Alarm stage of GAS showing the role of the SMP

• The Hypothalamic Pituitary-Adrenal system (HPA) is responsible for arousing the ANS in response to a stressor 
• The HPA response happens at the same time as the SMP is activated, but the whole process takes much longer and is longer-lasting
• The hypothalamus produces a chemical (corticotropin-releasing factor, CRF) which causes the pituitary gland to release adrenocorticotropic hormone (ACTH)  into the bloodstream 
• Once the adrenal cortex detects the ACTH in the bloodstream, it releases cortisol, another stress hormone cortisol, which restores energy to help the body cope with the stress
• High cortisol levels trigger a reduction in CRF and ACTH, and once the stressor is removed, the cortisol levels also drop

HPA and cortisol release

• Because of its immunosuppressive properties , over a period of time cortisol can damage the immune system
• This damage happens if stress passes from the acute stage to a longer-lasting chronic stage, such as stage 3 of Selye’s GAS, when increased levels of cortisol reduce the production of antibodies to fight infection
• Prolonged stress has also been linked to heart disease and strokes

Prolonged exposure to cortisol can cause many health problems

Research which investigates the physiological response to stress

• Kiecolt-Glaser et al (1984) measured natural killer cells (that protect against infection) in blood samples from American college students one month before their exams and then during the exams and found lower levels of these immunity-protecting cells in the second sample taken in a stressful situation
• Timio et al. (1988) conducted a longitudinal study comparing nuns (who are protected from chronic stress by their lifestyle) with working women, and found the nuns’ blood pressure was unchanged while the working women had raised blood pressure, suggesting long-term stress has a physical effect on health
• Taylor et al. (2000) found that acute stress produces the fight-or-flight response in men but a different 'Tend-and-befriend' response in women,demonstrating a gender difference in the activation of the SMP

Evaluation of the physiological response to stress

Strengths

• GAS was the first theory to explain the physiological effects of stress, influencing many later theories and a lot of research, especially into the negative effects of stress upon health.
• Research into the physiological response to stress has had positive implications for helping people cope with stress, especially with its contribution to research into and the development of medicines to reduce the physiological response to stress.

Weaknesses

• Research fails to consider the effect of psychological processes on how we physically respond to stress, as it could be that those with more resilience respond in a different physiological way
• Most of Selye’s research was on rats and his theory assumes that the response remains the same to all stressors, which is not the case with humans, who have individual responses, depending on the stressor

Link to Issues and Debates:

The GAS model, in its universal approach and failure to account for psychological and gender differences in responses to stress, is reductionist and also takes a nomothetic approach by ignoring the complexity of the stress responses in different circumstances. 

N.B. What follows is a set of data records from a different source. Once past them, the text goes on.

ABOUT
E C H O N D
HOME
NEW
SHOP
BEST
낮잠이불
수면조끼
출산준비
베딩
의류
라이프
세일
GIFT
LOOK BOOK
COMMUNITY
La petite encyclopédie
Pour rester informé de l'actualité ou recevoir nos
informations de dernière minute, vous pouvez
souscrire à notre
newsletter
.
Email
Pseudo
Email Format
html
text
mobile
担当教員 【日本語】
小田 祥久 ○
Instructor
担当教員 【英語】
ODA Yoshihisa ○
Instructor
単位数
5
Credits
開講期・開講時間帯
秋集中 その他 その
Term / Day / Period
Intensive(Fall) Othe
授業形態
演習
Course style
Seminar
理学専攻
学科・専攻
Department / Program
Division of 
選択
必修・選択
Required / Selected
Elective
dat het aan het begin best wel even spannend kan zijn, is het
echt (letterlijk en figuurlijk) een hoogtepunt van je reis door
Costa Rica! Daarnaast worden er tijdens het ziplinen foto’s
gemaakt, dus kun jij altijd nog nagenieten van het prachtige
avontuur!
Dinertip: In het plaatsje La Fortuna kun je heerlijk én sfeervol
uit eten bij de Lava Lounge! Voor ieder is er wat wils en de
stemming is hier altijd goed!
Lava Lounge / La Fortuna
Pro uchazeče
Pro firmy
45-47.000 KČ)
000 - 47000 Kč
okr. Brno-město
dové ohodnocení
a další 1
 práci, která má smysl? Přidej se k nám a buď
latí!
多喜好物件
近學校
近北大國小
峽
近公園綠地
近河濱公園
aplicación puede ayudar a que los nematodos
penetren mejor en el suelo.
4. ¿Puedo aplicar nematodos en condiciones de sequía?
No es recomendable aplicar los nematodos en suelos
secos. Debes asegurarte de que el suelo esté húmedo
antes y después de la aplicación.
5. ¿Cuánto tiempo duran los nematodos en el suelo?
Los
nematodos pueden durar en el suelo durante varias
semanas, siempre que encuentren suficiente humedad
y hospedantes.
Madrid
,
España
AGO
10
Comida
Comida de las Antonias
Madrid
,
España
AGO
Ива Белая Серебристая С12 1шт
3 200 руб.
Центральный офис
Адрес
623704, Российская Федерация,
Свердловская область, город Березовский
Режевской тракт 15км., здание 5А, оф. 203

Beta bias is the attempt to downplay the differences between the genders and Selye’s argument that the fight-or-flight response is universal ignores the fact that according to Taylor et al (see above) and Lee and Harley (2012) that females ‘tend and befriend’ which makes Selye’s theory beta-biased.

Link to Approaches:

The physiological response to stress takes a Biological Approach in its suggestion of a universal animal and human response to any stressor. Selye’s research on rats suggested that there is one bodily stress response, supporting the notion of the GAS. This universal argument is characteristic of the biological approach.